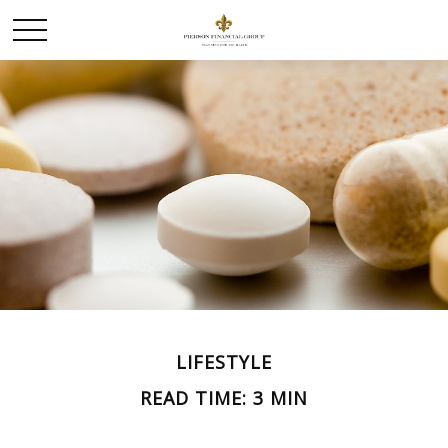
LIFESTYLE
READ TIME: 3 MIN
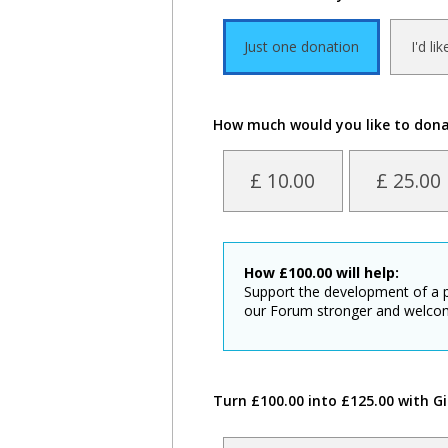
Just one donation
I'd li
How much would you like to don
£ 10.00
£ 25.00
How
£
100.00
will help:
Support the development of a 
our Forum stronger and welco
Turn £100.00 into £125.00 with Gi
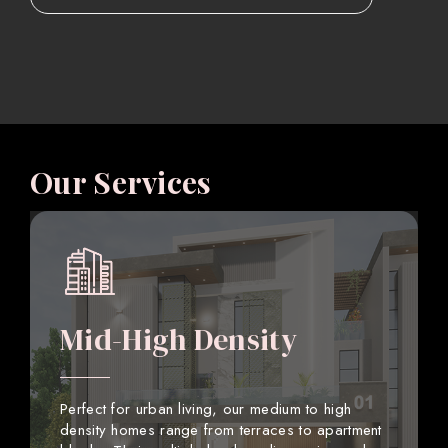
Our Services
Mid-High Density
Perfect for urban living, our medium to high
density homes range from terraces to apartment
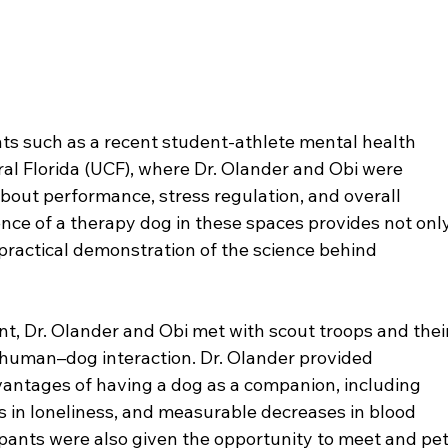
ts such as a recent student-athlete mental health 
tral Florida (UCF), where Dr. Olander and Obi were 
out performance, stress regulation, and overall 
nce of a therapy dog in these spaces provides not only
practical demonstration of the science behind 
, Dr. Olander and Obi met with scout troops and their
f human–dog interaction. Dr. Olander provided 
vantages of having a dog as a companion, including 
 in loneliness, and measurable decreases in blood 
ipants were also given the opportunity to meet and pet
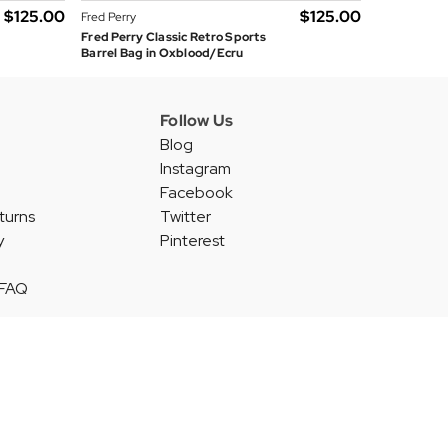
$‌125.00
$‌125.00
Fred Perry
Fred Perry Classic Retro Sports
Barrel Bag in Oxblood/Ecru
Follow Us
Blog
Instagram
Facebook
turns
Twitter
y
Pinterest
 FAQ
☆ ☆ ☆ ☆ ☆ ☆ ☆
Using the material above, filter for lines holding "Perry" and copy each one.

• _Exercise response_:
Fred Perry
Fred Perry Classic Retro Sports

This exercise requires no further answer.